The monies included the special distribution made to shareholders after the Tax Audit and Assessment Department's phyrric victory over Carreras in a tax fight that denied the treasury more than $3.4 billion of penalty that the tax department had imposed on an inter-company transfer of funds involving the now dormant cigarette manufacturing subsidiary.

TAAD won the legal argument that the transfer was tantamount to a loan and taxable, and got a judgement of $2.17 billion plus another $100 million from the five per cent penalty charge allowed by the court.

Special distribution

The special distribution to shareholders pushed dividends paid by Carreras to a record $7 billion, some $4 billion was noted as intra-group transfers that Steele said would have been remitted to parent British American Tobacco, which owns 50.4 per cent of Carreras.

The distributions were also reflected on the company's balance sheet.

Carreras liquidated $2.9 billion of repos, while its stash of cash was down by $1.4 billion, totalling $4.3 billion of current assets.
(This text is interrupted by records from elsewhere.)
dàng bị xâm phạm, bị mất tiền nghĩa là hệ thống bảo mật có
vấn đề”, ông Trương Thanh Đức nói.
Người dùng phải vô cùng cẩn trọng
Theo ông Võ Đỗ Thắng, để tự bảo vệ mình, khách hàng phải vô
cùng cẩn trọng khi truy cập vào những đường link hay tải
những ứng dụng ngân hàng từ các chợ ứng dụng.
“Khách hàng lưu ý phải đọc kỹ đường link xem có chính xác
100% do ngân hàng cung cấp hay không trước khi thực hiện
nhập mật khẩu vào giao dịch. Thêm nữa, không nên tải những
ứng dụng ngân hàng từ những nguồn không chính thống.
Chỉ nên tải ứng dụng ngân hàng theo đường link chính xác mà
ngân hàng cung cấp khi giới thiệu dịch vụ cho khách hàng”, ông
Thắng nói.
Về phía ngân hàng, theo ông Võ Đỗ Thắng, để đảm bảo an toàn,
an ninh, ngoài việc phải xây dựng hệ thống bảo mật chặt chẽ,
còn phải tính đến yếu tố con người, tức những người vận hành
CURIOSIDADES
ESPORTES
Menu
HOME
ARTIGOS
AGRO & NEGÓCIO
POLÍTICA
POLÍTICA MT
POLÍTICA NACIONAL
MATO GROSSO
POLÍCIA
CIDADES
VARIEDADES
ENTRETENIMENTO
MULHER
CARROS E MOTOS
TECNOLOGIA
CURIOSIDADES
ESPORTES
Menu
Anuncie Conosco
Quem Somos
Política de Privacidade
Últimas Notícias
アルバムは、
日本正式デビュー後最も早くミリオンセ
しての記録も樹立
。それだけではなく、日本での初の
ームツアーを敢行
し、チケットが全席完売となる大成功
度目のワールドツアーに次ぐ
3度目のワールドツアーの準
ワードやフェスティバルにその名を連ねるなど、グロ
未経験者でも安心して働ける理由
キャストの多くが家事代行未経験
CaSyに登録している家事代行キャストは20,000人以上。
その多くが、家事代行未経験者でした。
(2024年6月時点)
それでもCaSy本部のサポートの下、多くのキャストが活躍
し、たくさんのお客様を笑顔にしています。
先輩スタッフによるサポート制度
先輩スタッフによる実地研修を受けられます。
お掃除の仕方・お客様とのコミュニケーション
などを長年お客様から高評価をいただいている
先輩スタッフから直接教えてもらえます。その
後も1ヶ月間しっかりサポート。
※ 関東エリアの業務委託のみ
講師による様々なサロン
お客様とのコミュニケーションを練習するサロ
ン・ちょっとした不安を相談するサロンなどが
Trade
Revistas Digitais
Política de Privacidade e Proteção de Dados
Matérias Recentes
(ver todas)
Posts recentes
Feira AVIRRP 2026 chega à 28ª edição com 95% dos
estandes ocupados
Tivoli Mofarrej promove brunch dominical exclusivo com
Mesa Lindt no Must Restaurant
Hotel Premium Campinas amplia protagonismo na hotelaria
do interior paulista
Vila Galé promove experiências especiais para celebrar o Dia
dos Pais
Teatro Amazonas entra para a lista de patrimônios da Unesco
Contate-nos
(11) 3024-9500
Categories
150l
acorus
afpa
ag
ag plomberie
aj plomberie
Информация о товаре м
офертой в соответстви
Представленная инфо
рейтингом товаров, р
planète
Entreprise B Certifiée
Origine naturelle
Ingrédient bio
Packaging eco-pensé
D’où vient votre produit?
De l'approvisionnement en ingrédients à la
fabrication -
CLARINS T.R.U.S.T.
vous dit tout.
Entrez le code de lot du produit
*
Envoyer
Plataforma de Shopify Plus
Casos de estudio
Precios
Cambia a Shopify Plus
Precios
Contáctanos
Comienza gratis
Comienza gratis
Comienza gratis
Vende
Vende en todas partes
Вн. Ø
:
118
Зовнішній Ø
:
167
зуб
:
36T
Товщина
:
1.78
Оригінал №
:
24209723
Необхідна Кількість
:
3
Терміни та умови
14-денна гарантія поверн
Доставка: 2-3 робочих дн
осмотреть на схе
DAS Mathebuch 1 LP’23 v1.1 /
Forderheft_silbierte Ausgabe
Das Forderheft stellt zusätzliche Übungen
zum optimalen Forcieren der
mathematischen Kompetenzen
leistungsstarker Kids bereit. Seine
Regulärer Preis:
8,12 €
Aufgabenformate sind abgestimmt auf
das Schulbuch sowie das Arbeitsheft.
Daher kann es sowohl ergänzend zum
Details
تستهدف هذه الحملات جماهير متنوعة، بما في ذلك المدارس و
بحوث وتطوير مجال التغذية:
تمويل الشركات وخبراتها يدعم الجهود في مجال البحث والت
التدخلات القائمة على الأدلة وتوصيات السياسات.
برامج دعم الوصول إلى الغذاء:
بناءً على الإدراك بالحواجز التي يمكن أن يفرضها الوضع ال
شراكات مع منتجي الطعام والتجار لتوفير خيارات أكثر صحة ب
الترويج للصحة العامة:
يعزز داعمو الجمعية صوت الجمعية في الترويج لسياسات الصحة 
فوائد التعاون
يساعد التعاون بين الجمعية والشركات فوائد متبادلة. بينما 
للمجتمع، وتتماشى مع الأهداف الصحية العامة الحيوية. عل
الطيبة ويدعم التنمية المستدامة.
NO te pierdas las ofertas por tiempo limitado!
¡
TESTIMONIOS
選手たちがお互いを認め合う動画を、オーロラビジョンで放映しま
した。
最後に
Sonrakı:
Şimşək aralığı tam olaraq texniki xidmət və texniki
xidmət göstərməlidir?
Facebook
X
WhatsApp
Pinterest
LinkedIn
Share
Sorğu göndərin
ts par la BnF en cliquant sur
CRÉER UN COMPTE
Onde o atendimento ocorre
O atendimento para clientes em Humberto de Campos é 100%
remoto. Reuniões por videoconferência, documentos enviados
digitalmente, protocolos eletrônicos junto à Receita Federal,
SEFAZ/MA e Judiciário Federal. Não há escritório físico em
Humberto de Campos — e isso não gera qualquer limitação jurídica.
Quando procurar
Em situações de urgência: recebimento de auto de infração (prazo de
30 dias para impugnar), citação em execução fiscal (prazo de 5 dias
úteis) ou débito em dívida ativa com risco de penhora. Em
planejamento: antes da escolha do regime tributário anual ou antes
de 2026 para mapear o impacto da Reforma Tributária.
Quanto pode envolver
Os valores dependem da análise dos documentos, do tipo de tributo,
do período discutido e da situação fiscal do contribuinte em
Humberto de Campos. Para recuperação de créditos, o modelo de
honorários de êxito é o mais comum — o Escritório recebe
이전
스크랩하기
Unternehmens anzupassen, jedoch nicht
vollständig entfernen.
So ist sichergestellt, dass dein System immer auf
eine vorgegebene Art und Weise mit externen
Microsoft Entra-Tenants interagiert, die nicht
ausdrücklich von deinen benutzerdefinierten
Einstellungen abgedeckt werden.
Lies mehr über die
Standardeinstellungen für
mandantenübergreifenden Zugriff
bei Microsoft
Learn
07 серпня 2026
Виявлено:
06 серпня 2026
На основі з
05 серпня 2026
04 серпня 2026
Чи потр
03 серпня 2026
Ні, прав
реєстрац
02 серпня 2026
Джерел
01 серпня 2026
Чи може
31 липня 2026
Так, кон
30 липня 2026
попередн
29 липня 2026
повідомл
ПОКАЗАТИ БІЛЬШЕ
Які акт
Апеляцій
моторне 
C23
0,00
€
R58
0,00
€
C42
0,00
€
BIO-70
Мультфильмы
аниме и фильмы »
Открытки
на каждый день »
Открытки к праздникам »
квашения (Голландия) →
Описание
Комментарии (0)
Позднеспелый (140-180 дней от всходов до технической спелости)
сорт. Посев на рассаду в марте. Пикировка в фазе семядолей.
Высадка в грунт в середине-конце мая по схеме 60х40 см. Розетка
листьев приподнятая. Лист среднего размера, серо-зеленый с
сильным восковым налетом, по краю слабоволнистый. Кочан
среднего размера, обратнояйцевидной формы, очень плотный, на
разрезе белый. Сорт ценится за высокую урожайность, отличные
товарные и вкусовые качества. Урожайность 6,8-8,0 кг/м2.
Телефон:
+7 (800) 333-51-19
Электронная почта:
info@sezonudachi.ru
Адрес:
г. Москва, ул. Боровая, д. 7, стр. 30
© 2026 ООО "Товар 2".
There is on the other side of the group's balance sheet a similar decline in the company's net worth, which is down to $3.47 billion, from $7.77 billion.

Group assets fell from $8.5 billion to $3.8 billion as a result.

Carreras' lower profits at March 2009 were forewarned by the company, which in its third quarter, said it expected future performance to be weighed down by the increase in the special consumption tax on tobacco, continued rivalry from illicitly imported cigarettes, and inflation and foreign exchange risk.

The company raised prices to boost top line revenue, gaining almost two billion more in sales, from $9 billion in FY 2008 to $10.9 billion in the reporting period.

The costs incurred in building inventory and moving the product to market outpaced the revenues gains by $100 million; that plus higher marketing and administrative costs cut operating profit from $5.8 billion to $5.2 billion, and profit after tax by half a billion.